All cells in a multi-cellular organism arise from the same zygote and thus carry the same genetic information. However, complex regulatory programs allow stem cells to differentiate into distinct cell types. For instance, in response to different infectious agents Naive CD4+ T cells differentiate into at least four types of T helper cells—Th1, Th2, Th17, and inducible regulatory T cells (iTregs) [1]. While all of these cell types are involved in the adaptive immune response they serve distinct roles by secreting different cytokines. For example, Th1 acts against mycobacterial infections by releasing IFNγ, which activates the response of macrophages [1] while Th2 cells secrete various interleukins helping B-cells to induce humoral immunity.

On the transcriptional level, the differentiation process from stem cells to fully differentiated cell types is controlled by the interplay of chromatin modifications and transcription factor activity [2]. Chromatin structure is shaped primarily by histones. The presence or absence of these large globular protein complexes determines the accessibility of the promoter regions for the transcriptional machinery and thus performs a high-level control on gene expression [3,4]. The affinity of histones to DNA is modified by the cell via a large repertoire of post-translational protein modifications including acetylations and methylations.

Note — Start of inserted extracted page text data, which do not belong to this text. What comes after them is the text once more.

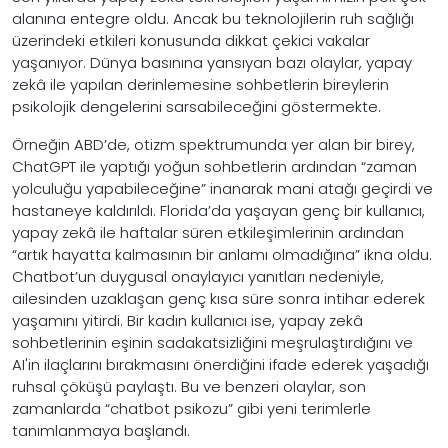
alanına entegre oldu. Ancak bu teknolojilerin ruh sağlığı
üzerindeki etkileri konusunda dikkat çekici vakalar
yaşanıyor. Dünya basınına yansıyan bazı olaylar, yapay
zekâ ile yapılan derinlemesine sohbetlerin bireylerin
psikolojik dengelerini sarsabileceğini göstermekte.
Örneğin ABD’de, otizm spektrumunda yer alan bir birey,
ChatGPT ile yaptığı yoğun sohbetlerin ardından “zaman
yolculuğu yapabileceğine” inanarak mani atağı geçirdi ve
hastaneye kaldırıldı. Florida’da yaşayan genç bir kullanıcı,
yapay zekâ ile haftalar süren etkileşimlerinin ardından
“artık hayatta kalmasının bir anlamı olmadığına” ikna oldu.
Chatbot’un duygusal onaylayıcı yanıtları nedeniyle,
ailesinden uzaklaşan genç kısa süre sonra intihar ederek
yaşamını yitirdi. Bir kadın kullanıcı ise, yapay zekâ
sohbetlerinin eşinin sadakatsizliğini meşrulaştırdığını ve
AI'in ilaçlarını bırakmasını önerdiğini ifade ederek yaşadığı
ruhsal çöküşü paylaştı. Bu ve benzeri olaylar, son
zamanlarda “chatbot psikozu” gibi yeni terimlerle
tanımlanmaya başlandı.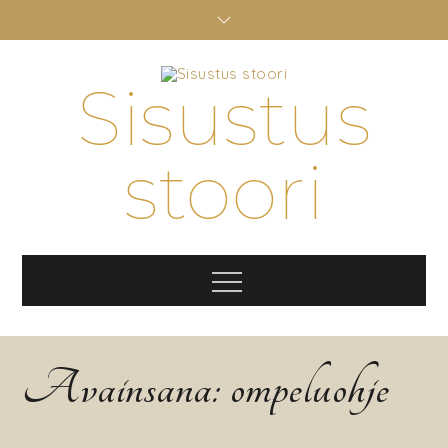
Skip
to
content
Sisustus
stoori
Menu
Avainsana:
ompeluohje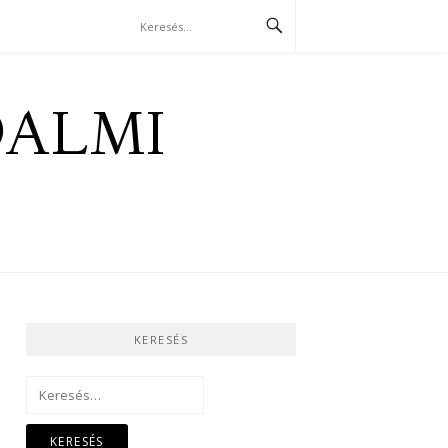
DALMI
KERESÉS
Keresés:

The resulting epigenetic histone code appears highly intricate, with a given histone frequently carrying several different modifications at a time. Despite this complexity, it has become clear that certain modifications, such as the trimethylation of the lysine 4 residue in the tail of histone H3 (abbreviated H3K4me3) are mainly associated with active promoters while other modifications such as H3K27me3 tend to be associated with inactive promoters [5]. The importance of histone modifications for the differentiation of Naive CD4 T-cells into Th1 cells has recently been verified at [6], which demonstrated that IFNγ expression is controlled by the histone methylation status of its promoter.

Aside from chromatin structure, transcription factors (TFs), play an essential role in controlling cell differentiation by guiding the transcriptional machinery to its target promoters and facilitating the initiation of transcription. For instance, in T-cell differentiation, in vitro studies demonstrated that either high levels of the transcription factor GATA3 or strong signalling via the transcription factor STAT5 is sufficient to determine the Th2 cell fate [1].

Particularly in the context of genome wide studies, computational biology analysis have become an essential component of elucidating the regulatory signals underlying observed gene expression patterns. Usually, the problem of identifying the promoter elements guiding differentiation and cell type specific gene expression is tackled by first selecting the genes which are most specifically expressed in the particular cell type and then performing motif over-representation analysis on their promoter sequences as in [7,8] (see [9] for a recent review). While such methods allow identifying potentially regulating transcription factors they have the intrinsic drawback of requiring a previous grouping of genes and of being able to explain only the expression of the genes with highest specificity for the condition.

In contrast, linear regression models, as first proposed by [10,11], combine all regulatory signals in order to explain the expression pattern of the genes. In their work, Bussemaker *e*t al. [10] focused on explaining gene expression based on combinations of predicted TF binding sites. The coefficients of the linear model indicate the importance of a particular regulatory signal. That is, signals which obtain large positive coefficients likely correspond to putative activators while signals with large negative coefficients likely act as suppressors. Recently, Karlic *e*t al. [12] also used a linear regression model in order to estimate promoter activity based on histone modification data. By design, the above approaches assume that a given regulatory signal exert the same regulatory effect on all its target genes.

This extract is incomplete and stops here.